Thursday, July 23, 2009

Why I Must Be Careful


Syllabic (2009, Self-Released)

Byline: The Jackson Pollack of dub-heavy post-Jazz

For: Tortoise, Lymbyc Systym, Mouse on Mars

Most people's first reaction to Ornette Coleman and the concept of free jazz is to say something like "that's not music!", and it is safe to say most people at some point have seen a Jackson Pollack painting and said, "I could paint that". I once had an art teacher who would counter such critics by saying, "fine, do it". Since then that has been my pat answer in arguments about art vs. non-art. Why I Must Be Careful at first blush needs some defending. The first 30 seconds of the 18 minute long Syllabic are mostly improvised jazz scales and pounding drums that have no rhyme or reason. This, I believe, is simply a warning about what you are about to get into, you know, this is why you must be careful. Why I Must Be Careful is a Portland duo consisting of John Niekrasz on drums and Seth Browne on the Rhodes piano. Together they make some of the noisiest dub influenced post-rock (by way of Tortoise) this side of Chicago. What starts as collective improvisation leads to a highly structured foray into dub, free-jazz, John Cage inspired piano, and otherworldly Magma-like prog virtuosity.
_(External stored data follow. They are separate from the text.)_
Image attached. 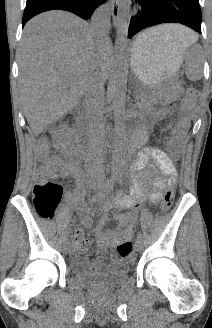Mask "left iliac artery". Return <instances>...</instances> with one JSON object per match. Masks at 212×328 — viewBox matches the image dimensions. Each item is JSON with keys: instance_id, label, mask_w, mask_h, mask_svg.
I'll return each instance as SVG.
<instances>
[{"instance_id": "left-iliac-artery-1", "label": "left iliac artery", "mask_w": 212, "mask_h": 328, "mask_svg": "<svg viewBox=\"0 0 212 328\" xmlns=\"http://www.w3.org/2000/svg\"><path fill=\"white\" fill-rule=\"evenodd\" d=\"M137 239H139V240H142L143 239V235H142L141 232H138L137 233Z\"/></svg>"}]
</instances>
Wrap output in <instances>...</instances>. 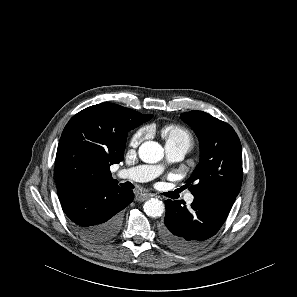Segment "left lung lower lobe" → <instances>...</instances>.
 Returning a JSON list of instances; mask_svg holds the SVG:
<instances>
[{
	"label": "left lung lower lobe",
	"instance_id": "obj_1",
	"mask_svg": "<svg viewBox=\"0 0 297 297\" xmlns=\"http://www.w3.org/2000/svg\"><path fill=\"white\" fill-rule=\"evenodd\" d=\"M234 197H195L190 208L183 200H166L164 224L160 227L162 242L172 250L190 252L214 236L225 222Z\"/></svg>",
	"mask_w": 297,
	"mask_h": 297
}]
</instances>
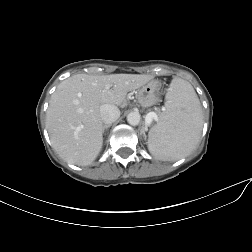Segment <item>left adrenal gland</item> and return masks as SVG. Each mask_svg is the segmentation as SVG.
<instances>
[{
	"mask_svg": "<svg viewBox=\"0 0 252 252\" xmlns=\"http://www.w3.org/2000/svg\"><path fill=\"white\" fill-rule=\"evenodd\" d=\"M144 139H146V134L143 132Z\"/></svg>",
	"mask_w": 252,
	"mask_h": 252,
	"instance_id": "1",
	"label": "left adrenal gland"
}]
</instances>
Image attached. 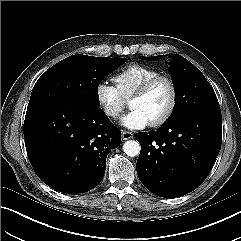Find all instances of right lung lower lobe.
Returning a JSON list of instances; mask_svg holds the SVG:
<instances>
[{"instance_id":"1","label":"right lung lower lobe","mask_w":241,"mask_h":241,"mask_svg":"<svg viewBox=\"0 0 241 241\" xmlns=\"http://www.w3.org/2000/svg\"><path fill=\"white\" fill-rule=\"evenodd\" d=\"M24 139L36 175L56 191L78 194L101 182L121 132L101 108L50 97L29 102Z\"/></svg>"}]
</instances>
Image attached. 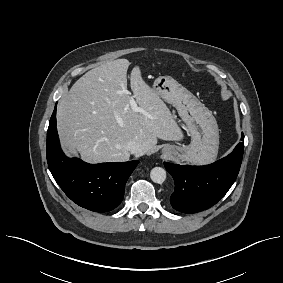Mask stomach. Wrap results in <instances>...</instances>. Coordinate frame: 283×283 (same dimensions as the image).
<instances>
[{"mask_svg": "<svg viewBox=\"0 0 283 283\" xmlns=\"http://www.w3.org/2000/svg\"><path fill=\"white\" fill-rule=\"evenodd\" d=\"M152 88L177 109L191 136L189 145H165L163 152L182 162L199 165L213 162L219 149V129L212 112L172 77L156 78Z\"/></svg>", "mask_w": 283, "mask_h": 283, "instance_id": "1", "label": "stomach"}]
</instances>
Each movement is spaced with liberal amounts of airy jamming and improvisation before moving into a tight dub groove or 8-bit Castlevanyia chord progressions. In all 18 minutes they remain relatable and listenable, which is a tough tight rope to walk in this genre. So, if at first listen you think, "I could do this", I would say, first, "no you couldn't" and then probably "try it", and then, well, you probably still couldn't. So, big props to Why I Must Be Careful.